The services of Zomato will be liable for a 7% tax which it can charge its customers at the time of checking or include the cost in all the products accordingly. For this purpose, Zomato will have to get registered with the Inland Revenue Authority of Singapore (IRAS).
10. Singapore Packaging Agreement(SPA)-
Zomato shall abide by the rules of SPA and ensure proper recycling of the wastes, put the logo for Reduced Packaging wherever applicable.
11. Central Provident Fund (CPF) registration-
The riders for companies like Zomato are not considered as permanent employees, therefore, all employees other than the riders are to be registered and will get benefits of Central Provident Fund (CPF) account, medical leave, and paid annual leave.
12. Zomato shall also ensure that all the restaurants are following the Singapore Food Agency’s guidelines in relation to license, hygiene, and food safety standards.
Problems Zomato may face when establishing in Singapore
The Singapore government-funded holding Temasek Holdings and Vy Capital invested in Zomato back in 2015. So why hasn’t Zomato been able to establish itself yet?
The online delivery business is developing and is expected to grow more in the coming years because of the dependency of people on such apps. Even though Singapore ranks 2nd as in the Ease of Doing Business Report, Zomato still has a lot of hurdles in its way of establishing itself in the country. And the main reason for that is that there are already four major players in the market who have established themselves and maintain a steady flow of customers. Foodpanda was the first food delivery company to be launched in Singapore back in 2012, followed by Deliveroo and Honestbee in 2015, GrabFood in 2018, and WhyQ in 2020. Other than these there are many other companies like UberEats, MealPal, Plum, Grain, AMGD, The New Luncher, etc. The market is already flooded with a lot of options for the customers to choose from and companies like Foodpanda, Deliveroo, and Honestbee maintain a loyal customer set for themselves being the oldest and the most trusted. All the news apps that have come up offer specific cuisines or have a new innovative idea like AMGD provides diet food, The New Luncher delivers lunch boxes at schools and offices, WhyQ delivers food from street hawkers, etc.

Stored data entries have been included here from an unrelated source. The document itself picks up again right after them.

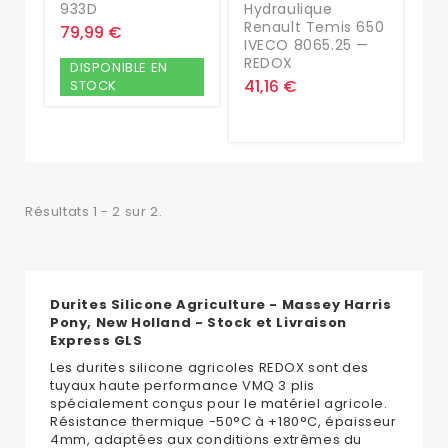
933D
Hydraulique
Renault Temis 650
79,99 €
IVECO 8065.25 —
REDOX
DISPONIBLE EN
41,16 €
STOCK
Résultats 1 - 2 sur 2.
Durites Silicone Agriculture - Massey Harris
Pony, New Holland - Stock et Livraison
Express GLS
Les durites silicone agricoles REDOX sont des
tuyaux haute performance VMQ 3 plis
spécialement conçus pour le matériel agricole.
Résistance thermique -50°C à +180°C, épaisseur
4mm, adaptées aux conditions extrêmes du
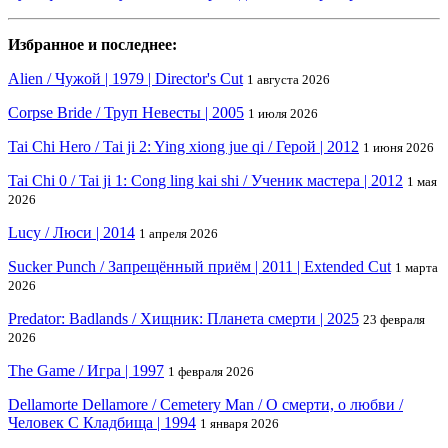
Избранное и последнее:
Alien / Чужой | 1979 | Director's Cut
1 августа 2026
Corpse Bride / Труп Невесты | 2005
1 июля 2026
Tai Chi Hero / Tai ji 2: Ying xiong jue qi / Герой | 2012
1 июня 2026
Tai Chi 0 / Tai ji 1: Cong ling kai shi / Ученик мастера | 2012
1 мая
2026
Lucy / Люси | 2014
1 апреля 2026
Sucker Punch / Запрещённый приём | 2011 | Extended Cut
1 марта
2026
Predator: Badlands / Хищник: Планета смерти | 2025
23 февраля
2026
The Game / Игра | 1997
1 февраля 2026
Dellamorte Dellamore / Cemetery Man / О смерти, о любви /
Человек С Кладбища | 1994
1 января 2026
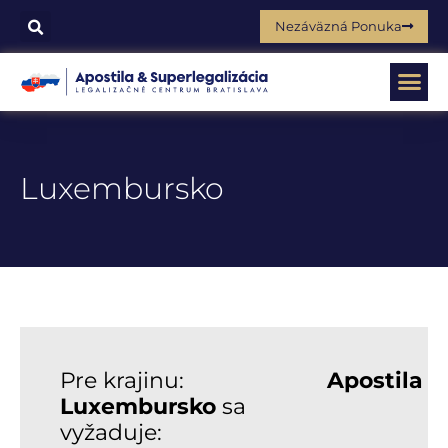
Nezáväzná Ponuka
Luxembursko
Pre krajinu:
Apostila
Luxembursko
sa
vyžaduje:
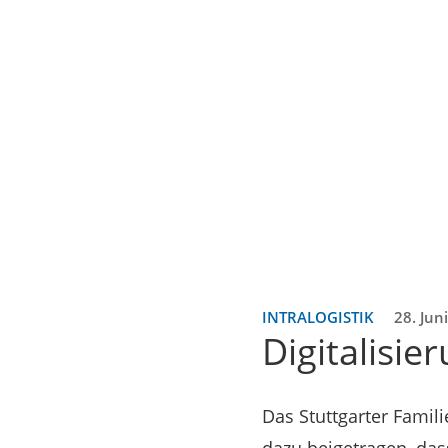
INTRALOGISTIK
28. Jun
Digitalisie
Das Stuttgarter Famil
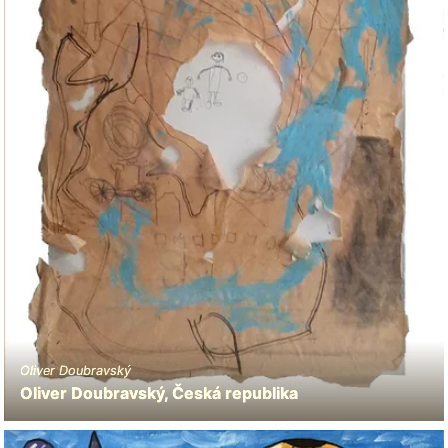
Oliver Doubravský
Oliver Doubravský, Česká republika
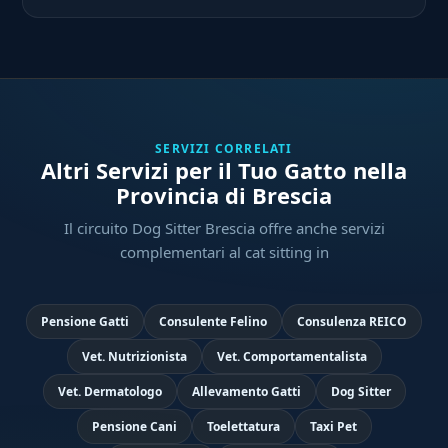
SERVIZI CORRELATI
Altri Servizi per il Tuo Gatto nella
Provincia di Brescia
Il circuito Dog Sitter Brescia offre anche servizi
complementari al cat sitting in
Pensione Gatti
Consulente Felino
Consulenza REICO
Vet. Nutrizionista
Vet. Comportamentalista
Vet. Dermatologo
Allevamento Gatti
Dog Sitter
Pensione Cani
Toelettatura
Taxi Pet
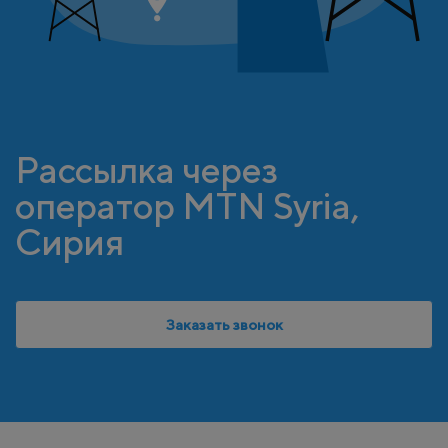
Рассылка через
оператор MTN Syria,
Сирия
Заказать звонок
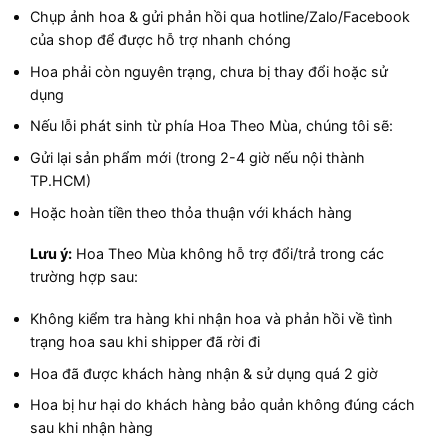
Chụp ảnh hoa & gửi phản hồi qua hotline/Zalo/Facebook
của shop để được hỗ trợ nhanh chóng
Hoa phải còn nguyên trạng, chưa bị thay đổi hoặc sử
dụng
Nếu lỗi phát sinh từ phía Hoa Theo Mùa, chúng tôi sẽ:
Gửi lại sản phẩm mới (trong 2-4 giờ nếu nội thành
TP.HCM)
Hoặc hoàn tiền theo thỏa thuận với khách hàng
Lưu ý:
Hoa Theo Mùa không hỗ trợ đổi/trả trong các
trường hợp sau:
Không kiểm tra hàng khi nhận hoa và phản hồi về tình
trạng hoa sau khi shipper đã rời đi
Hoa đã được khách hàng nhận & sử dụng quá 2 giờ
Hoa bị hư hại do khách hàng bảo quản không đúng cách
sau khi nhận hàng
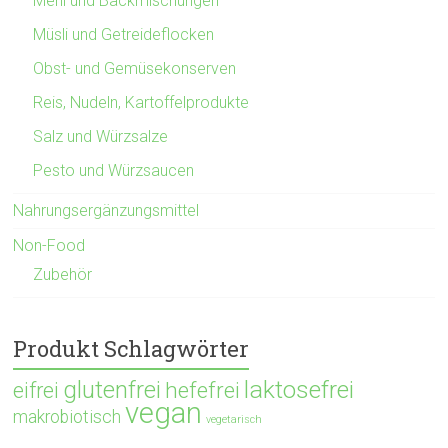
Mehl und Backmischungen
Müsli und Getreideflocken
Obst- und Gemüsekonserven
Reis, Nudeln, Kartoffelprodukte
Salz und Würzsalze
Pesto und Würzsaucen
Nahrungsergänzungsmittel
Non-Food
Zubehör
Produkt Schlagwörter
glutenfrei
laktosefrei
hefefrei
eifrei
vegan
makrobiotisch
vegetarisch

Also, with so many competitors in the market, the competition is so high that all the sites are offering food coupons, discounts, and other exciting offers to attract customers. In fact, some of the companies like Honestbee were even selling on loss and are still recovering from the losses that they have incurred over the years.

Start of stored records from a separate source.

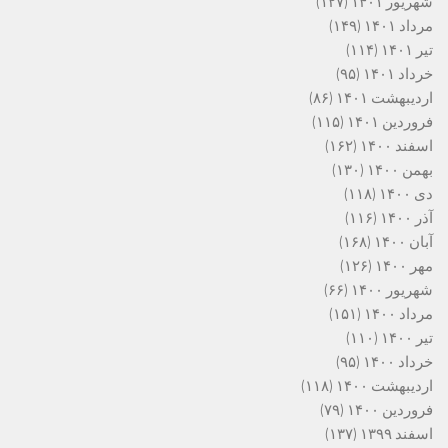
شهریور ۱۴۰۱
(۱۲۷)
مرداد ۱۴۰۱
(۱۴۹)
تیر ۱۴۰۱
(۱۱۴)
خرداد ۱۴۰۱
(۹۵)
اردیبهشت ۱۴۰۱
(۸۶)
فروردین ۱۴۰۱
(۱۱۵)
اسفند ۱۴۰۰
(۱۶۲)
بهمن ۱۴۰۰
(۱۳۰)
دی ۱۴۰۰
(۱۱۸)
آذر ۱۴۰۰
(۱۱۶)
آبان ۱۴۰۰
(۱۶۸)
مهر ۱۴۰۰
(۱۲۶)
شهریور ۱۴۰۰
(۶۶)
مرداد ۱۴۰۰
(۱۵۱)
تیر ۱۴۰۰
(۱۱۰)
خرداد ۱۴۰۰
(۹۵)
اردیبهشت ۱۴۰۰
(۱۱۸)
فروردین ۱۴۰۰
(۷۹)
اسفند ۱۳۹۹
(۱۳۷)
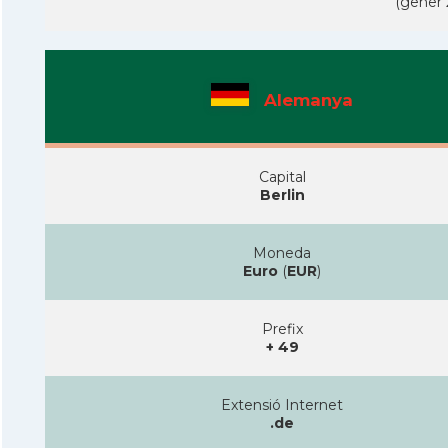
(gener 
Alemanya
Capital
Berlin
Moneda
Euro
(
EUR
)
Prefix
+ 49
Extensió Internet
.de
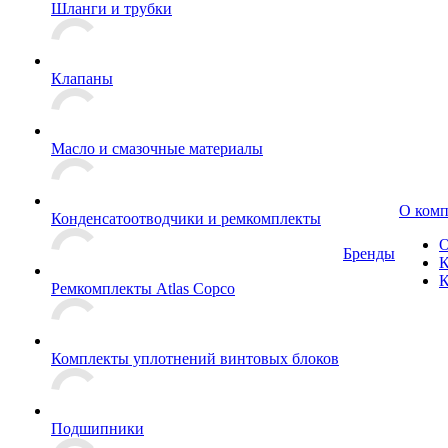
Шланги и трубки
Клапаны
Масло и смазочные материалы
О ком
Конденсатоотводчики и ремкомплекты
О
Бренды
К
К
Ремкомплекты Atlas Copco
Комплекты уплотнений винтовых блоков
Подшипники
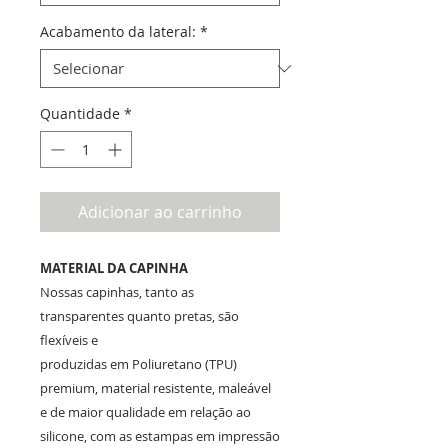
Acabamento da lateral:
*
Quantidade
*
Adicionar ao carrinho
MATERIAL DA CAPINHA
Nossas capinhas, tanto as
transparentes quanto pretas, são
flexíveis e
produzidas em Poliuretano (TPU)
premium, material resistente, maleável
e de maior qualidade em relação ao
silicone, com as estampas em impressão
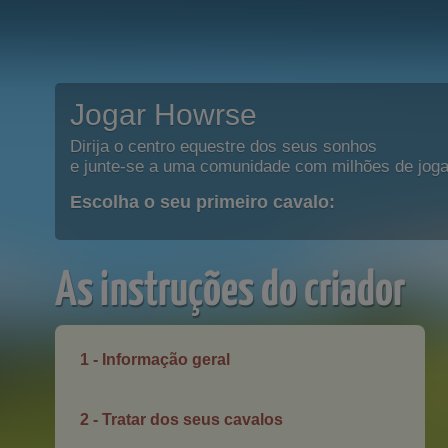
Jogar Howrse
Dirija o centro equestre dos seus sonhos
e junte-se a uma comunidade com milhões de joga
Escolha o seu primeiro cavalo:
As instruções do criador
1 - Informação geral
2 - Tratar dos seus cavalos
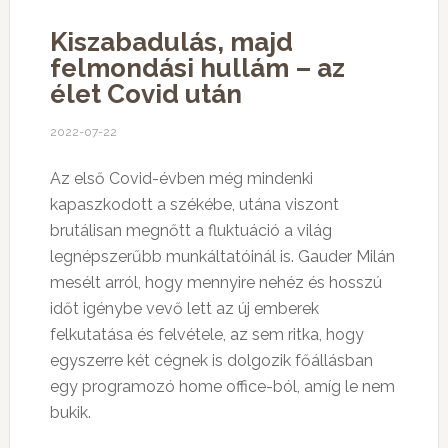
Kiszabadulás, majd
felmondási hullám – az
élet Covid után
2022-07-22
Az első Covid-évben még mindenki
kapaszkodott a székébe, utána viszont
brutálisan megnőtt a fluktuáció a világ
legnépszerűbb munkáltatóinál is. Gauder Milán
mesélt arról, hogy mennyire nehéz és hosszú
időt igénybe vevő lett az új emberek
felkutatása és felvétele, az sem ritka, hogy
egyszerre két cégnek is dolgozik főállásban
egy programozó home office-ból, amíg le nem
bukik.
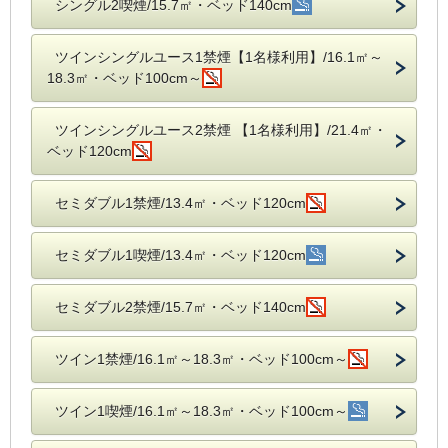
シングル2喫煙/15.7㎡・ベッド140cm
ツインシングルユース1禁煙【1名様利用】/16.1㎡～
18.3㎡・ベッド100cm～
ツインシングルユース2禁煙 【1名様利用】/21.4㎡・
ベッド120cm
セミダブル1禁煙/13.4㎡・ベッド120cm
セミダブル1喫煙/13.4㎡・ベッド120cm
セミダブル2禁煙/15.7㎡・ベッド140cm
ツイン1禁煙/16.1㎡～18.3㎡・ベッド100cm～
ツイン1喫煙/16.1㎡～18.3㎡・ベッド100cm～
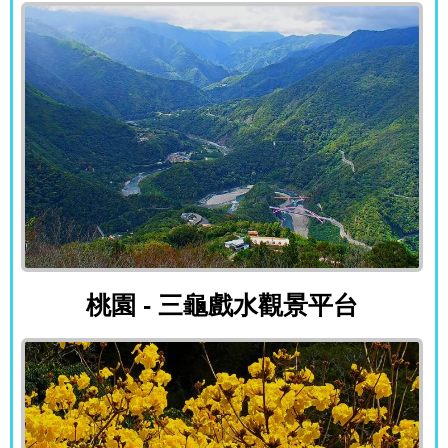
桃園 - 三龜戲水觀景平台
桃園 - 三龜戲水觀景平台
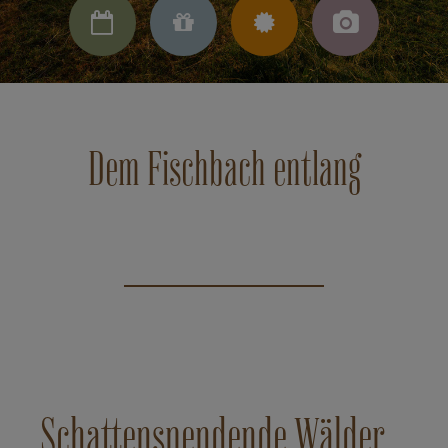




Dem Fischbach entlang
Schattenspendende Wälder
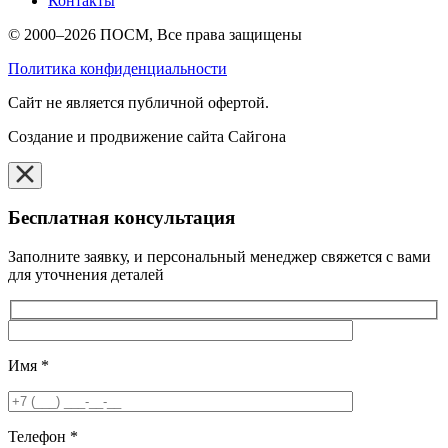
Контакты
© 2000–2026 ПОСМ, Все права защищены
Политика конфиденциальности
Cайт не является публичной офертой.
Создание и продвижение сайта Сайгона
Бесплатная консультация
Заполните заявку, и персональный менеджер свяжется с вами
для уточнения деталей
Имя
*
Телефон
*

Therefore, if Zomato were to enter the market so late, it will have to compete with the innovative brands and also the oldest brands to make place for itself in the market while also fighting with the competitive costs and technology.

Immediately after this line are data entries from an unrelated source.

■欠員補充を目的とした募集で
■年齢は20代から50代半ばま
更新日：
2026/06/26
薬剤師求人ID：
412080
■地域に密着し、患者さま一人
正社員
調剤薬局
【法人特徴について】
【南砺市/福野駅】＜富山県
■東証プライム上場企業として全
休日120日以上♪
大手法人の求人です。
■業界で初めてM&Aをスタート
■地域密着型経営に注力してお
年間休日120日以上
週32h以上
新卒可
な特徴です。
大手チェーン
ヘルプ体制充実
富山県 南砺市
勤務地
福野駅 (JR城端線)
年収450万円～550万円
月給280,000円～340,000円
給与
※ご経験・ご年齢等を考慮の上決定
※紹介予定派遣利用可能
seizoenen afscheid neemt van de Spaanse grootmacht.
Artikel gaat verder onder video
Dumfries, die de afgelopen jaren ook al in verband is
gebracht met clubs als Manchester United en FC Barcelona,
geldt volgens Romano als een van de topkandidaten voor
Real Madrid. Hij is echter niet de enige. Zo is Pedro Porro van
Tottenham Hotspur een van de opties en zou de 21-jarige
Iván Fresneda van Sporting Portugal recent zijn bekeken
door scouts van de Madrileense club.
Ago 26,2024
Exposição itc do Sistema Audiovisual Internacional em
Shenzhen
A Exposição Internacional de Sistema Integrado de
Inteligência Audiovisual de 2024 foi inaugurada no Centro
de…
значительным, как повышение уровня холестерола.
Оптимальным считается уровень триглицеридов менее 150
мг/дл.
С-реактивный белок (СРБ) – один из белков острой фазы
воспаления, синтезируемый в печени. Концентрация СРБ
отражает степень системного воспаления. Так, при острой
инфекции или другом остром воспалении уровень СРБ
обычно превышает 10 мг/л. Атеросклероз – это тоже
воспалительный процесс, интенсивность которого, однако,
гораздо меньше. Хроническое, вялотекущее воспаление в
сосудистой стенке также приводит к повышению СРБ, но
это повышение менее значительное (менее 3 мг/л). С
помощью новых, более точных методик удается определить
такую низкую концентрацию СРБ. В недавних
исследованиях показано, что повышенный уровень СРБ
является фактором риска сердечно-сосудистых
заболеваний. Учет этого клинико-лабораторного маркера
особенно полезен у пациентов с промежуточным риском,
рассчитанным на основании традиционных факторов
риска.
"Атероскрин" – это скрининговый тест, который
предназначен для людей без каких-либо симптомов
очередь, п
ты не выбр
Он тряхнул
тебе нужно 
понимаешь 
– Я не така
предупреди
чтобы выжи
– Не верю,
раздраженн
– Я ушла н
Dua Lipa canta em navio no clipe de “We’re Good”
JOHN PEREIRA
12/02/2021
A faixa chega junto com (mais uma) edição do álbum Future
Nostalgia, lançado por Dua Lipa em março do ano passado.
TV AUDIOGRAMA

Zomato has acquired some major companies and has managed to spread its roots in a number of countries after setting its roots in India. Rumor has it that Zomato may soon expand to Singapore as it has already started to list some Singaporean restaurants on its app and it received major funding back in 2015. In case, it plans to go ahead and plans to establish itself in Singapore’s soaring market, it will not require any major food license, however, it will be subject to a number of Acts and registrations and guidelines that have been laid down by various authorities in Singapore and some of them have been issued specifically for Online Delivery Service providers. In this article, all the important compliances to be followed by Zomato and the likes and the pros and cons of establishment in Singapore have been discussed in detail.